La robe, confectionnée à partir de fils d’or et d’argent pur, représente alors un investissement exceptionnel : son coût est estimé à 400 livres égyptiennes, une somme considérable à l’époque, équivalente à près d’un demi-kilogramme d’or. Plus encore, elle demeure une pièce unique : jamais reproduite, jamais réinterprétée, elle n’existe que pour Leïla Mourad.

L’artiste la porte dans le film Habib el-Rouh, lors de l’interprétation de la chanson éponyme. Cette scène marque durablement les esprits. Le public découvre une image devenue emblématique : celle d’une star qui conjugue grâce, sobriété et majesté. Très vite, la presse et les spectateurs qualifient la robe de « royale », y voyant le prolongement naturel de la stature de l’actrice.

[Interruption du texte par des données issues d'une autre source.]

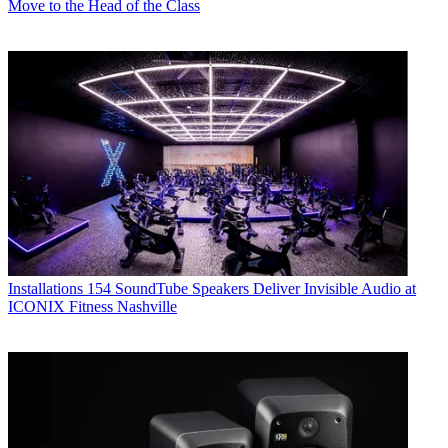
Move to the Head of the Class
Installations
154 SoundTube Speakers Deliver Invisible Audio at
ICONIX Fitness Nashville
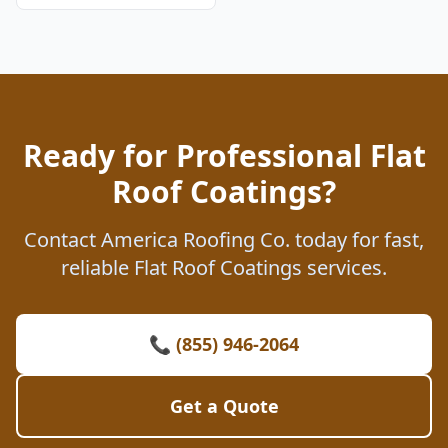
Ready for Professional Flat
Roof Coatings?
Contact America Roofing Co. today for fast,
reliable Flat Roof Coatings services.
📞 (855) 946-2064
Get a Quote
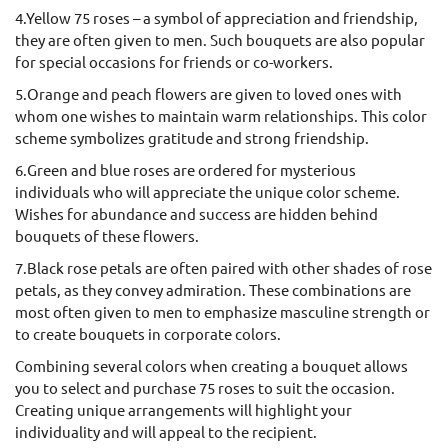
4.Yellow 75 roses – a symbol of appreciation and friendship,
they are often given to men. Such bouquets are also popular
for special occasions for friends or co-workers.
5.Orange and peach flowers are given to loved ones with
whom one wishes to maintain warm relationships. This color
scheme symbolizes gratitude and strong friendship.
6.Green and blue roses are ordered for mysterious
individuals who will appreciate the unique color scheme.
Wishes for abundance and success are hidden behind
bouquets of these flowers.
7.Black rose petals are often paired with other shades of rose
petals, as they convey admiration. These combinations are
most often given to men to emphasize masculine strength or
to create bouquets in corporate colors.
Combining several colors when creating a bouquet allows
you to select and purchase 75 roses to suit the occasion.
Creating unique arrangements will highlight your
individuality and will appeal to the recipient.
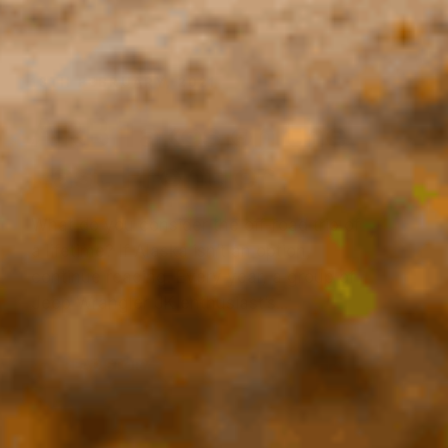
Last Frontier
What do you consider the off-road trip of
a lifetime? If Alaska isn’t an option,
continue reading. Every year, a group of
Jeep Wrangler JK enthusiast’s...
READ STORY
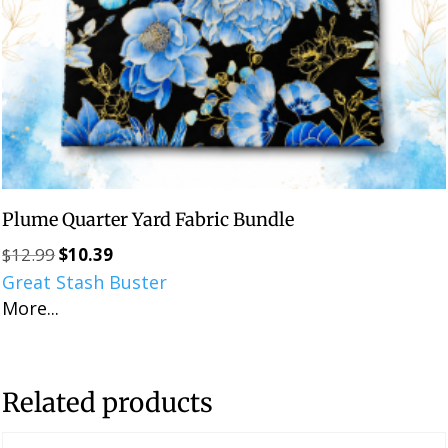
Plume Quarter Yard Fabric Bundle
$
12.99
$
10.39
Original
Current
Great Stash Buster
price
price
More...
was:
is:
$12.99.
$10.39.
Related products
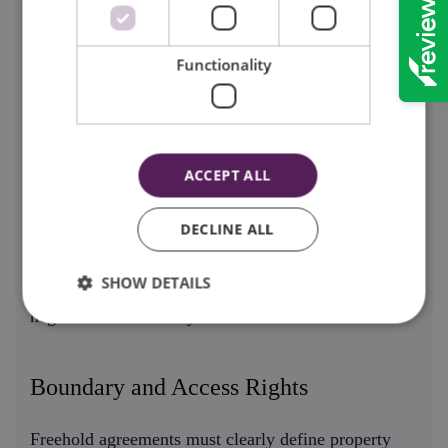
Many freehold agreements include covenants that
impose certain restrictions or obligations on property
Functionality
use. For example, a covenant might prohibit specific
types of construction or require adherence to
particular aesthetic standards.
ACCEPT ALL
Understanding these terms is essential before signing
an agreement, as they can significantly impact how
DECLINE ALL
the property can be used. Professional legal support
SHOW DETAILS
ensures that these clauses are clearly explained and
negotiated if necessary.
Boundary and Access Rights
Freehold agreements must clearly define property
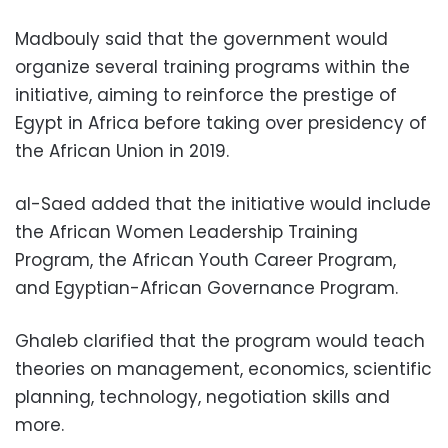
Madbouly said that the government would
organize several training programs within the
initiative, aiming to reinforce the prestige of
Egypt in Africa before taking over presidency of
the African Union in 2019.
al-Saed added that the initiative would include
the African Women Leadership Training
Program, the African Youth Career Program,
and Egyptian-African Governance Program.
Ghaleb clarified that the program would teach
theories on management, economics, scientific
planning, technology, negotiation skills and
more.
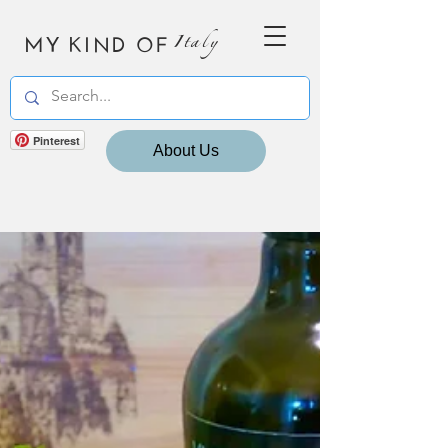
MY KIND OF
Italy
Pinterest
About Us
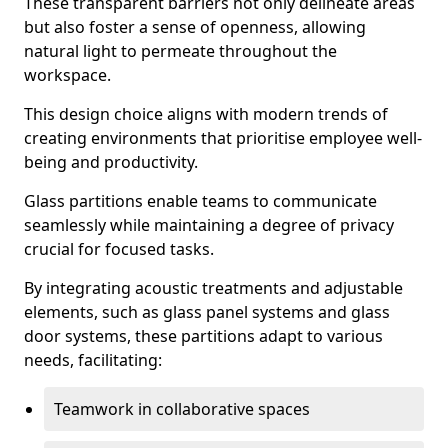
These transparent barriers not only delineate areas
but also foster a sense of openness, allowing
natural light to permeate throughout the
workspace.
This design choice aligns with modern trends of
creating environments that prioritise employee well-
being and productivity.
Glass partitions enable teams to communicate
seamlessly while maintaining a degree of privacy
crucial for focused tasks.
By integrating acoustic treatments and adjustable
elements, such as glass panel systems and glass
door systems, these partitions adapt to various
needs, facilitating:
Teamwork in collaborative spaces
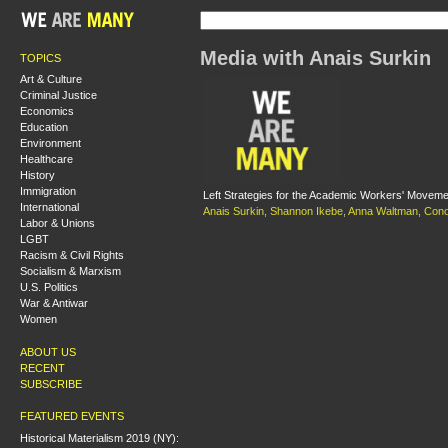
Media with Anais Surkin
TOPICS
Art & Culture
Criminal Justice
Economics
Education
Environment
Healthcare
History
Immigration
Left Strategies for the Academic Workers' Moveme
International
Anais Surkin
,
Shannon Ikebe
,
Anna Waltman
,
Cono
Labor & Unions
LGBT
Racism & Civil Rights
Socialism & Marxism
U.S. Politics
War & Antiwar
Women
ABOUT US
RECENT
SUBSCRIBE
FEATURED EVENTS
Historical Materialism 2019 (NY):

Autour de cette création, les récits se multiplient. Certaines sources évoquent la vente d’un bien immobilier par Leïla Mourad afin de financer cette pièce exceptionnelle. D’autres rapportent que Coco Chanel elle-même aurait offert la robe à l’artiste, la décrivant comme « la reine des Arabes, la magicienne de l’Orient et l’étoile de l’Égypte ». Cette pluralité de versions participe à la dimension mythique de l’objet.

Le contexte historique renforce encore cette charge symbolique. À la même période, Chanel aurait refusé de concevoir une robe pour l’épouse d’un président français, en signe de solidarité avec les petites maisons de couture, fragilisées par des réglementations strictes imposées au secteur. Le geste, s’il est avéré, inscrit la robe de Leïla Mourad dans un dialogue complexe entre esthétique, pouvoir et positionnement éthique.

Au-delà de la mode, cette robe devient ainsi une archive culturelle. Elle témoigne d’un moment rare de rencontre entre Paris et Le Caire, entre la haute couture française et le cinéma arabe. Elle rappelle aussi que Leïla Mourad fut bien plus qu’une vedette populaire : une figure de transition, à la croisée des mondes, des cultures et des sensibilités.

Aujourd’hui encore, son image continue de traverser les générations. La robe qu’elle porta n’est plus seulement un vêtement, mais un symbole : celui d’un âge d’or où l’élégance, alliée à l’art, produisait une mémoire durable, capable de résister au temps.